Yes. Every person doesn’t need to get dental cavities in their lifetime. You can avoid getting cavities on your natural teeth. However, it takes a deliberate and continuous effort to take care of your teeth. An important concept to remember is that you cannot avoid dental cavities on your own. It would help if you had the intervention of a dentist on different levels. Some tips for avoiding cavities include:

  1. Regular deep cleaning – involves having a dental hygienist thoroughly clean your teeth in a dental office. The teeth cleaning sessions help rid your mouth of plaque and tartar that harbor harmful bacteria which cause tooth cavities.
  2. Get dental sealants – they are types of tooth fillings that fill the chewing surfaces of your back teeth, hence protecting them from bacteria that cause dental cavities. Dental sealants are used a lot in pediatric dentistry, more so for children highly prone to cavities, that is, between the ages of 6 and 14.
  3. Brush your teeth properly – take time to brush your teeth after meals intentionally. Use fluoride-rich toothpaste and a firm toothbrush that will provide the necessary abrasion to remove stains from teeth.
  4. Floss every day – flossing is an extra measure to ensure you remove plaque and loose food debris between your teeth.
  5. Eat healthily – some foods only heighten your risk of getting dental cavities. Please stay away from sugary and acidic foods that release acids on your teeth, corrode the enamels and depreciate their health. If you must have sugary foods like candies, avoid crushing them with your teeth. Opt, instead, for healthy foods like fruits and vegetables.
  6. Prioritize regular dental checkups – even without an infection or dental issue, and oral checkups are important to keep up with excellent oral health. Besides, during your dental checkup, your dentist will detect any signs of cavities or dental infections that increase the risk thereof.

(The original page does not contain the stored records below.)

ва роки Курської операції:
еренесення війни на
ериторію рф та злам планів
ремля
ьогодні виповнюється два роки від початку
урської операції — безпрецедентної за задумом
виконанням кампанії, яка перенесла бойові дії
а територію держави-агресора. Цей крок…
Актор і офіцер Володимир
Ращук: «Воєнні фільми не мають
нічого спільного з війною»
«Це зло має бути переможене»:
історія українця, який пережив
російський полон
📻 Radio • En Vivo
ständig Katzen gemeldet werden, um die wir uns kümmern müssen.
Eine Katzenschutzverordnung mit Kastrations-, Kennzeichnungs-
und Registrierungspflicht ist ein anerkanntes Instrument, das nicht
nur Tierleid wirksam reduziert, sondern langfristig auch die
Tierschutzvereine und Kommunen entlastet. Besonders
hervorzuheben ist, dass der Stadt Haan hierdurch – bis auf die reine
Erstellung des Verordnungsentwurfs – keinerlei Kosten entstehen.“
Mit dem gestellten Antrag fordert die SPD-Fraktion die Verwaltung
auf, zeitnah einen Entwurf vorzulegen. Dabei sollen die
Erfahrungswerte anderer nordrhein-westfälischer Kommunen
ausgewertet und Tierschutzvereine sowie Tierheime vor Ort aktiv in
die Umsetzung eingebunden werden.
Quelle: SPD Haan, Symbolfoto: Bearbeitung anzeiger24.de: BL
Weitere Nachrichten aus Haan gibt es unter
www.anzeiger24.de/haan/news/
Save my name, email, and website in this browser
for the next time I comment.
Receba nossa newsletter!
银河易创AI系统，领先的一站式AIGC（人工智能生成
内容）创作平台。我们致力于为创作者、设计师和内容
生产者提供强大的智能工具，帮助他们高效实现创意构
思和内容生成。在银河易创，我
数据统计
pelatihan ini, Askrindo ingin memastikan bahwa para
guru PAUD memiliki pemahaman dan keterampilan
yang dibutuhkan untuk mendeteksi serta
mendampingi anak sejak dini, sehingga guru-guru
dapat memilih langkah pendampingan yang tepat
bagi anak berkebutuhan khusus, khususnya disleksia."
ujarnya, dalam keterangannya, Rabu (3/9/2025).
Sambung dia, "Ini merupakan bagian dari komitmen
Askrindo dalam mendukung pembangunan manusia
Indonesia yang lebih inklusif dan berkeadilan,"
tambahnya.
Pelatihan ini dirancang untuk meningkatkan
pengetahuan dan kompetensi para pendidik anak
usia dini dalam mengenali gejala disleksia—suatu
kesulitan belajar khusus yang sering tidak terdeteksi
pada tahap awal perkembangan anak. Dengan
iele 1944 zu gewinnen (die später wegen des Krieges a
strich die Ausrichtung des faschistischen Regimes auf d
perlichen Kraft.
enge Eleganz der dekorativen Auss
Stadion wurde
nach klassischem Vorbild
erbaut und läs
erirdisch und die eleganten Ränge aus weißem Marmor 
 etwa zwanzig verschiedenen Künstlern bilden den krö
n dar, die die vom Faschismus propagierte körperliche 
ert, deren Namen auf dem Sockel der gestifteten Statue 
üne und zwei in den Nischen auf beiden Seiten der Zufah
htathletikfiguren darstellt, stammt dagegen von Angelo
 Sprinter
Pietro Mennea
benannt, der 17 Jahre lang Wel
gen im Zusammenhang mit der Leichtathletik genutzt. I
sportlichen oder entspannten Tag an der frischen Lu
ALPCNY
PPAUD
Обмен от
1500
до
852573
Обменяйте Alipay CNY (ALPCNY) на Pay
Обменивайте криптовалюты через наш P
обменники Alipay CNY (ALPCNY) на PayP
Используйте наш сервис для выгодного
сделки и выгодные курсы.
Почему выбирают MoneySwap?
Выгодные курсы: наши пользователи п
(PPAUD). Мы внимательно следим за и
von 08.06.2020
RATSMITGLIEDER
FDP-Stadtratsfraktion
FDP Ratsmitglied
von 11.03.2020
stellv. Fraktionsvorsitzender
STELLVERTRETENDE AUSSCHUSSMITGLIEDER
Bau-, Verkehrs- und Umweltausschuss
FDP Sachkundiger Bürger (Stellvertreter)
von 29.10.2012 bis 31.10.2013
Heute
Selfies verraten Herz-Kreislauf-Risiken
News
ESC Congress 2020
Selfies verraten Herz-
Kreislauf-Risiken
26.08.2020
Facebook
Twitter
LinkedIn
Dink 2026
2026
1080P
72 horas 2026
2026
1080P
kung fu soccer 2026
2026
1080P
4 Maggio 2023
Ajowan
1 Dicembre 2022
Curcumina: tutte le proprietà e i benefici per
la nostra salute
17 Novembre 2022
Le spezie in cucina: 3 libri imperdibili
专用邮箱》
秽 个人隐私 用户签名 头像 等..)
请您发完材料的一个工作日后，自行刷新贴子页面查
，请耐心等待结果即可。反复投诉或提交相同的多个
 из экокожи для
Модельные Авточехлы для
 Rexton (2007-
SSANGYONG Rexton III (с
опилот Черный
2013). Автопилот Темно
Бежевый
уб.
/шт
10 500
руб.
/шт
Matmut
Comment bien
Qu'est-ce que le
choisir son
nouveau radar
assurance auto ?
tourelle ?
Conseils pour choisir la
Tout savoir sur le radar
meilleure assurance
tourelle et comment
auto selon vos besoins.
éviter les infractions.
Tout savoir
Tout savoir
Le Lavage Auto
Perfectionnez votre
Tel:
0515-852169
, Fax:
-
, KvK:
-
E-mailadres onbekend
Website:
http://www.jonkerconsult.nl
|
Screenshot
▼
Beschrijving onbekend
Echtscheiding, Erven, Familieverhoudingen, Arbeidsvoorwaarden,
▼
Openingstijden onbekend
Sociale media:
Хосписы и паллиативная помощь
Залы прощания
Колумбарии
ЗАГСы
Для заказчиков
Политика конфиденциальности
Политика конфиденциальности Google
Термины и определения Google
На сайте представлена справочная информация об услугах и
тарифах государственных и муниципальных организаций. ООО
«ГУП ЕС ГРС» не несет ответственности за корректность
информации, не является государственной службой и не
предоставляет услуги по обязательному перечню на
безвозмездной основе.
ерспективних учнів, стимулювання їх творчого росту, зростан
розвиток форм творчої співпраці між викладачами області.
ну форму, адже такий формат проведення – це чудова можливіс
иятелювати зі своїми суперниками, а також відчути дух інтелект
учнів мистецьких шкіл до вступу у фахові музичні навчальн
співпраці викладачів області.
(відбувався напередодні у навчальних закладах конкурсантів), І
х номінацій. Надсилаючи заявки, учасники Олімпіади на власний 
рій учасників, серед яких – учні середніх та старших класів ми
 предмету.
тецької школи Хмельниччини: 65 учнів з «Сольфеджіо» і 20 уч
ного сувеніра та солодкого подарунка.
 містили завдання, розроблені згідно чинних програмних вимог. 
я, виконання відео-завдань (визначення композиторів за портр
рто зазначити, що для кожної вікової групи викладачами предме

How to Know You May Have a Cavity

Usually, a dentist will help examine your teeth to determine whether or not you have a dental cavity conclusively. However, some of the following factors should prompt you to get checked for tooth caries:

  • Tooth sensitivity – usually to temperature changes. You are likely to notice the sensitivity even when you brush your teeth.
  • Dark brown or black marks on your tooth – often in the cusps of the chewing surfaces of teeth or in between teeth.
  • Pain and discomfort when you chew food – especially hard and crunchy foods.
  • Dull toothache – a toothache will worsen as the cavity on your tooth grows deeper and bigger with time.
  • Bad breath – as the infection on your tooth continues to spread, you will begin to have a mouth odor. It also gets worse as the infection progresses.